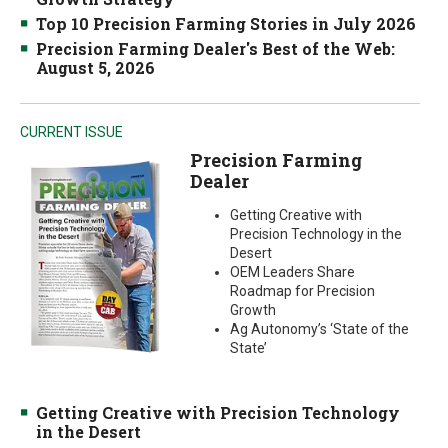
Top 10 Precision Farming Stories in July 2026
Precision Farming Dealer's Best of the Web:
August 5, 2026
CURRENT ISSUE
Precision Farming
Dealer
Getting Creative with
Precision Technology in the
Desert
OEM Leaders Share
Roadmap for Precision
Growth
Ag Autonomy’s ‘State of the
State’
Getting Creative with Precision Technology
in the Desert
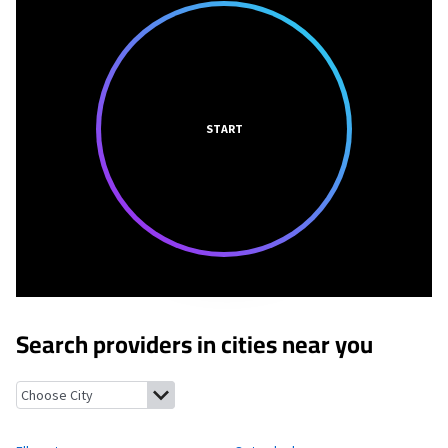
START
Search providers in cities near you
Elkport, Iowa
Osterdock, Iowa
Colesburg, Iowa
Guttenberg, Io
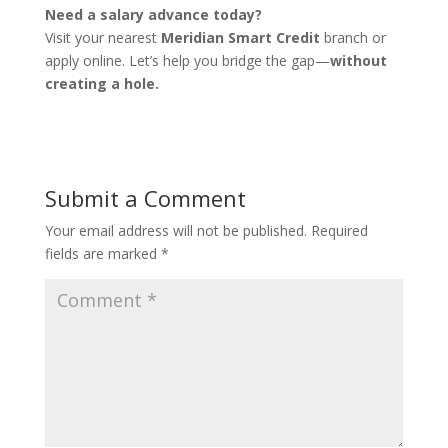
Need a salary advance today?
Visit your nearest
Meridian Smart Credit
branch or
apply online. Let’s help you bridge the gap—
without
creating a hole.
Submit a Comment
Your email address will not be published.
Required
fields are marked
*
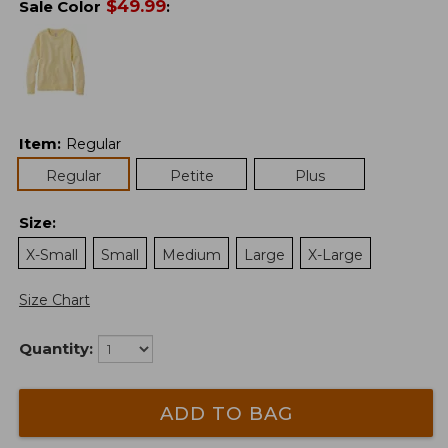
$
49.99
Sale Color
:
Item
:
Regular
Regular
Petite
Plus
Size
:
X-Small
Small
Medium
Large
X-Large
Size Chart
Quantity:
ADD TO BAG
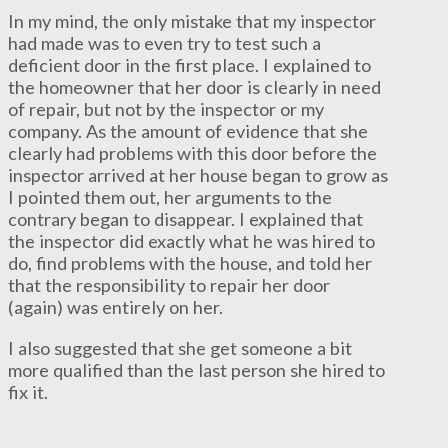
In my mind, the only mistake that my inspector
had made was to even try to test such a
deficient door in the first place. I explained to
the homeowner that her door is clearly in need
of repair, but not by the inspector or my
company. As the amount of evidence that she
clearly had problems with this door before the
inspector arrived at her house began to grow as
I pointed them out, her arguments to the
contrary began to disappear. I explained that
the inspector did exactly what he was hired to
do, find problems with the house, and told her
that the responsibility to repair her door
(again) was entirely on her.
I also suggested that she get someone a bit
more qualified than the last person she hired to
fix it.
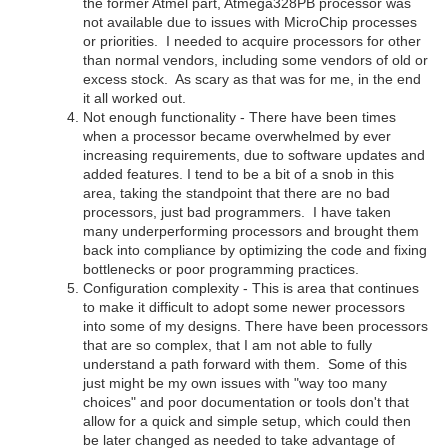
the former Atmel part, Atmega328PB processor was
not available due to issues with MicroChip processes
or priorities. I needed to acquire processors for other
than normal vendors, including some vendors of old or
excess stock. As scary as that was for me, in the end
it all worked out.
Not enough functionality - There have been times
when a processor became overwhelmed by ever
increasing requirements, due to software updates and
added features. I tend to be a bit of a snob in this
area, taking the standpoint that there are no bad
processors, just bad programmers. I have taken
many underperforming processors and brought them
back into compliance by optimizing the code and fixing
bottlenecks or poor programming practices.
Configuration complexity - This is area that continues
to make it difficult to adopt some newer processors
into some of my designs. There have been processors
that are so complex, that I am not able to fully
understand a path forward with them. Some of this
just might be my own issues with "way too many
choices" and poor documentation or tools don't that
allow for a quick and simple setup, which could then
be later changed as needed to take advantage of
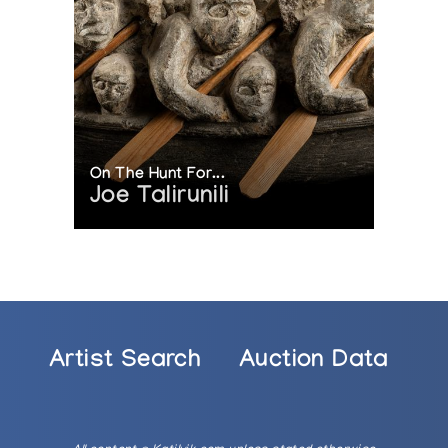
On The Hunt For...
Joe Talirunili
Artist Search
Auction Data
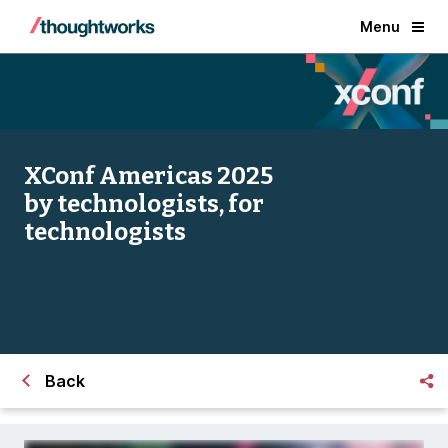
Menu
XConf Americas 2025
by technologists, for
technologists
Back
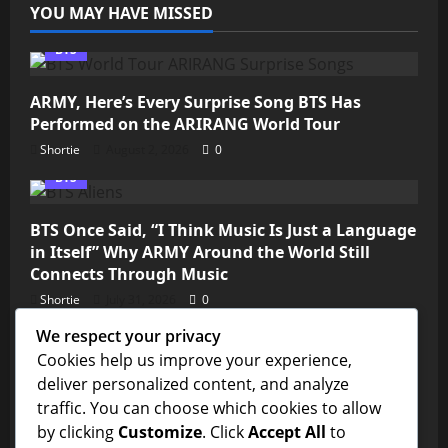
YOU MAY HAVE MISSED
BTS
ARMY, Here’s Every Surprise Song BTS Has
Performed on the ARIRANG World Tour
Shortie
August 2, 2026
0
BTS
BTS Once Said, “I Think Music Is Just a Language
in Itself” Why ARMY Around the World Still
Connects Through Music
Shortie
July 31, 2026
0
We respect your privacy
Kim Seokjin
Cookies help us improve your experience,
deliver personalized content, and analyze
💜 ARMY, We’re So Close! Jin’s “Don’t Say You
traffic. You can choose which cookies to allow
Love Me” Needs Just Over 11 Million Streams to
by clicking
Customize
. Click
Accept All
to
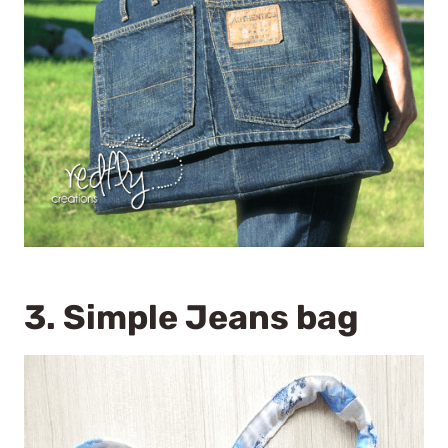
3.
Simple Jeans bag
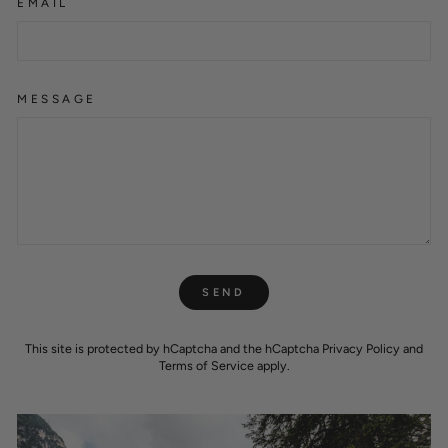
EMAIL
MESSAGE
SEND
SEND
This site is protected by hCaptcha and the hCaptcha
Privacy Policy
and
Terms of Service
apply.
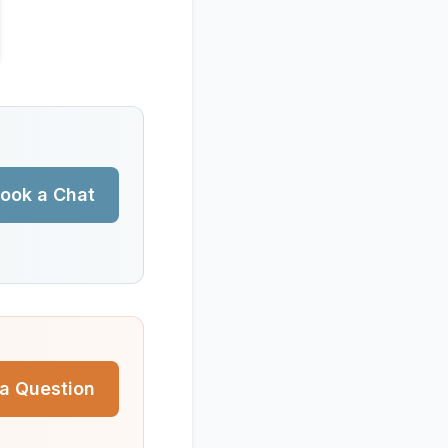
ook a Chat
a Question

...

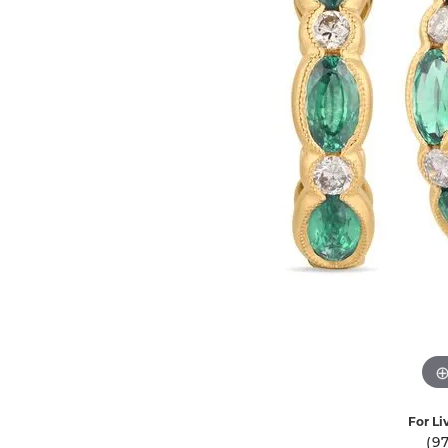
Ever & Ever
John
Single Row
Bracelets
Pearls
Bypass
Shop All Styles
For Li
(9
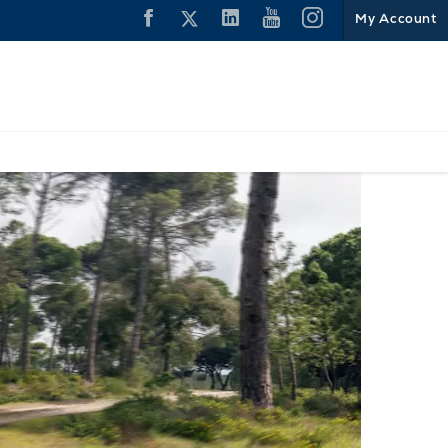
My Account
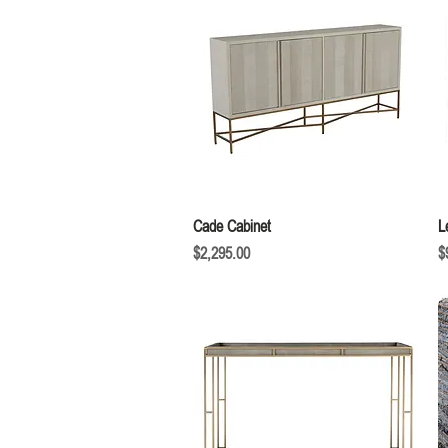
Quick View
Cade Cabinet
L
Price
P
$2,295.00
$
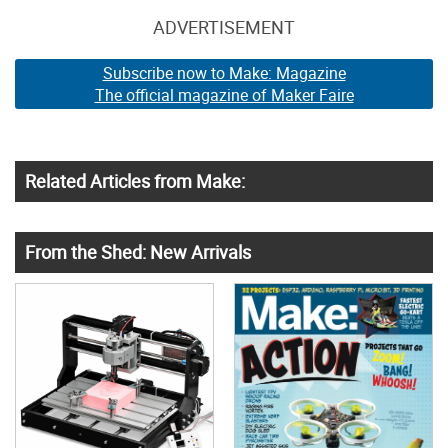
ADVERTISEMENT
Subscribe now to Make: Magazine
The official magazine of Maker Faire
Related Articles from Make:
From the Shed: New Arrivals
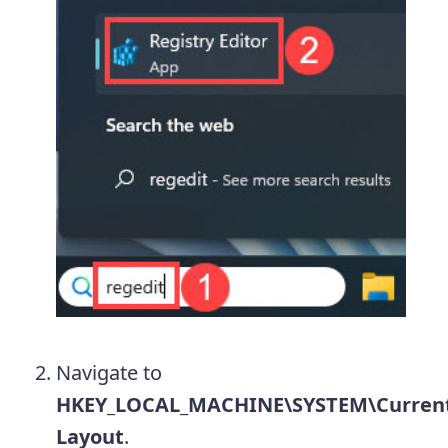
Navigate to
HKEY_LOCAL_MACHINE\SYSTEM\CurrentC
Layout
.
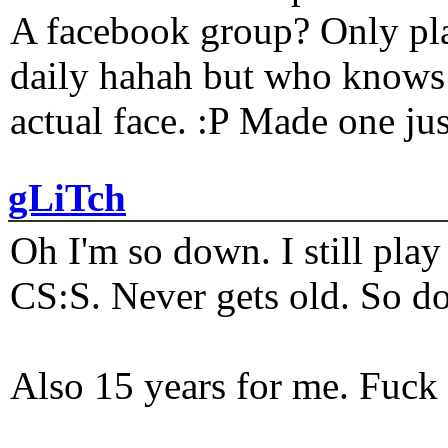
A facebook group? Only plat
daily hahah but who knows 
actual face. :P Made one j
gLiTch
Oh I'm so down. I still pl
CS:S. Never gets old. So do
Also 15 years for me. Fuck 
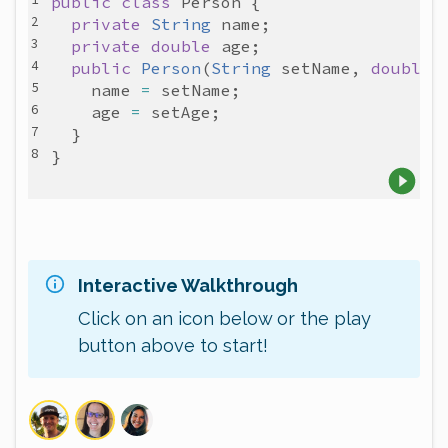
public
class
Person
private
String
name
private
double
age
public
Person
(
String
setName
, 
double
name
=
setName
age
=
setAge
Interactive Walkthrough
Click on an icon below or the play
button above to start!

...

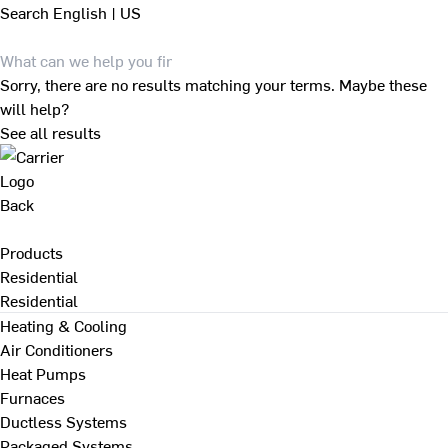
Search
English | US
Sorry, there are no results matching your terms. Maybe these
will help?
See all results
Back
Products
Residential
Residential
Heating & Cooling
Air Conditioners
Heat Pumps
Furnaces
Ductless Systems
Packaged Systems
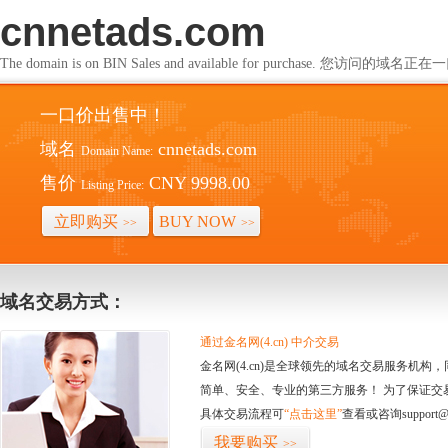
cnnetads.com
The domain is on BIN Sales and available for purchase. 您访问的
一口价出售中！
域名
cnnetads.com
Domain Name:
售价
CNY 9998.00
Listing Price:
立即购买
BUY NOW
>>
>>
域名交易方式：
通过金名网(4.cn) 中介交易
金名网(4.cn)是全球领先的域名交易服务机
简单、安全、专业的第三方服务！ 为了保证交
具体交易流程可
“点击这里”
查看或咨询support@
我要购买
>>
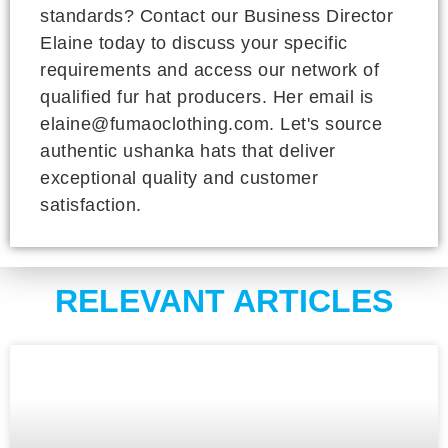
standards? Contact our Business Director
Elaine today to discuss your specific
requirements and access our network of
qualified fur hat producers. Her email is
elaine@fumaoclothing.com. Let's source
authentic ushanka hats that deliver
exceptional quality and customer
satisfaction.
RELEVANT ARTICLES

** WORK TASK **
What you return must match, character for character, the lines above from the one with "Heating & Cooling" through the one with "金名网(4.cn)是全球领先的域名交易服务机", minus any pictures.

** WRITTEN REPLY **
Heating & Cooling
Air Conditioners
Heat Pumps
Furnaces
Ductless Systems
Packaged Systems
cnnetads.com
The domain is on BIN Sales and available for purchase. 您访问的
一口价出售中！
域名
cnnetads.com
Domain Name:
售价
CNY 9998.00
Listing Price:
立即购买
BUY NOW
>>
>>
域名交易方式：
通过金名网(4.cn) 中介交易
金名网(4.cn)是全球领先的域名交易服务机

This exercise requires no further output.